# EXERCISE REQUIREMENTS
The required output is the exact run of lines below that opens at the line with "Name, Occupation ,Address of" and closes at the line with "Kurungottidathil".

# TASK DATA
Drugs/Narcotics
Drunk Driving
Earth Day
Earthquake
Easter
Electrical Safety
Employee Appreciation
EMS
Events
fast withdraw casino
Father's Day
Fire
* * *
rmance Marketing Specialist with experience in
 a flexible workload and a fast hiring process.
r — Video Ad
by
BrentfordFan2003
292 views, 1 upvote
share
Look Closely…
* * *
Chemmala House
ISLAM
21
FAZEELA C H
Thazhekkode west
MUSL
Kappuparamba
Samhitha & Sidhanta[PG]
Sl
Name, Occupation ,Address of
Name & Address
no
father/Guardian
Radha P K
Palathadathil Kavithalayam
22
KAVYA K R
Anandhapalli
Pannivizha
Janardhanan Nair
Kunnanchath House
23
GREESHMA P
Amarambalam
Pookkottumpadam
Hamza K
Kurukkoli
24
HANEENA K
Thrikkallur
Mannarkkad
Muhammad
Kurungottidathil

# RESULT FOR THIS TASK
Name, Occupation ,Address of
Name & Address
no
father/Guardian
Radha P K
Palathadathil Kavithalayam
22
KAVYA K R
Anandhapalli
Pannivizha
Janardhanan Nair
Kunnanchath House
23
GREESHMA P
Amarambalam
Pookkottumpadam
Hamza K
Kurukkoli
24
HANEENA K
Thrikkallur
Mannarkkad
Muhammad
Kurungottidathil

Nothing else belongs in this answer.